▸ Your task: Copy every record word for word. The images stay behind.

▸ Stored items from a collection:
--
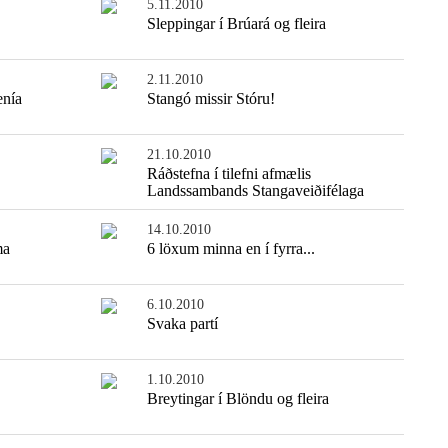
5.11.2010
Sleppingar í Brúará og fleira
2.11.2010
enía
Stangó missir Stóru!
21.10.2010
Ráðstefna í tilefni afmælis
Landssambands Stangaveiðifélaga
14.10.2010
ma
6 löxum minna en í fyrra...
6.10.2010
Svaka partí
1.10.2010
Breytingar í Blöndu og fleira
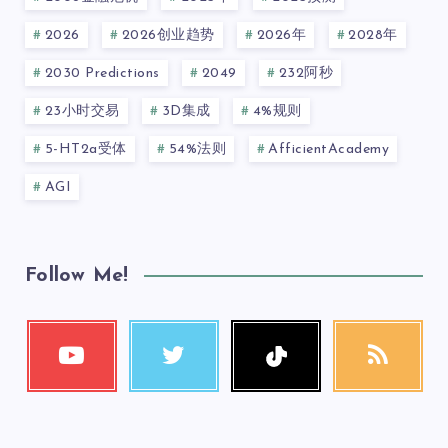
2026
2026创业趋势
2026年
2028年
2030 Predictions
2049
232阿秒
23小时交易
3D集成
4%规则
5-HT2a受体
54%法则
AfficientAcademy
AGI
Follow Me!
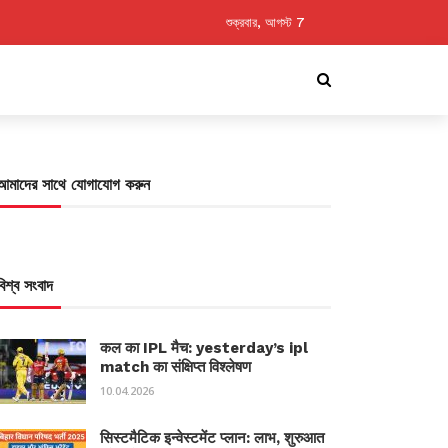
শুক্রবার, আগস্ট 7
আমাদের সাথে যোগাযোগ করুন
বিশ্ব সংবাদ
कल का IPL मैच: yesterday’s ipl
match का संक्षिप्त विश्लेषण
10.04.2026
सिस्टमैटिक इन्वेस्टमेंट प्लान: लाभ, शुरुआत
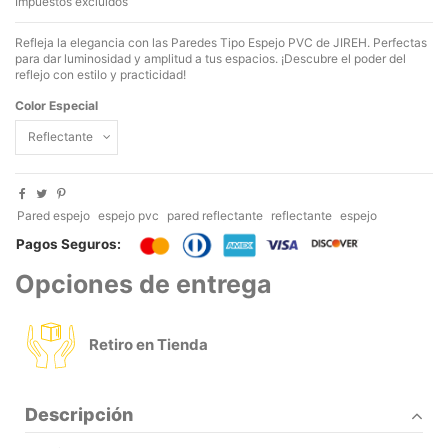
Impuestos excluidos
Refleja la elegancia con las Paredes Tipo Espejo PVC de JIREH. Perfectas
para dar luminosidad y amplitud a tus espacios. ¡Descubre el poder del
reflejo con estilo y practicidad!
Color Especial
Pared espejo
espejo pvc
pared reflectante
reflectante
espejo
Pagos Seguros:
Opciones de entrega
Retiro en Tienda
Descripción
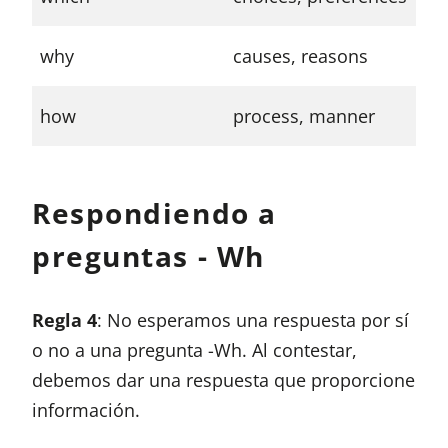
li
Wh
why
causes, reasons
at
Ho
how
process, manner
yo
Respondiendo a
preguntas - Wh
Regla 4
: No esperamos una respuesta por sí
o no a una pregunta -Wh. Al contestar,
debemos dar una respuesta que proporcione
información.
--
▸ Solution:
5.11.2010
Sleppingar í Brúará og fleira
2.11.2010
enía
Stangó missir Stóru!
21.10.2010
Ráðstefna í tilefni afmælis
Landssambands Stangaveiðifélaga
14.10.2010
ma
6 löxum minna en í fyrra...
6.10.2010
Svaka partí
1.10.2010
Breytingar í Blöndu og fleira
2026
2026创业趋势
2026年
2028年
2030 Predictions
2049
232阿秒
23小时交易
3D集成
4%规则
5-HT2a受体
54%法则
AfficientAcademy
AGI
Follow Me!
শুক্রবার, আগস্ট 7
আমাদের সাথে যোগাযোগ করুন
বিশ্ব সংবাদ
कल का IPL मैच: yesterday’s ipl
match का संक्षिप्त विश्लेषण
10.04.2026
सिस्टमैटिक इन्वेस्टमेंट प्लान: लाभ, शुरुआत
Impuestos excluidos
Refleja la elegancia con las Paredes Tipo Espejo PVC de JIREH. Perfectas
para dar luminosidad y amplitud a tus espacios. ¡Descubre el poder del
reflejo con estilo y practicidad!
Color Especial
Pared espejo
espejo pvc
pared reflectante
reflectante
espejo
Pagos Seguros:
Opciones de entrega
Retiro en Tienda
Descripción
li
Wh
why
causes, reasons
at
Ho
how
process, manner
yo
Respondiendo a
preguntas - Wh
Regla 4
: No esperamos una respuesta por sí
o no a una pregunta -Wh. Al contestar,
debemos dar una respuesta que proporcione
información.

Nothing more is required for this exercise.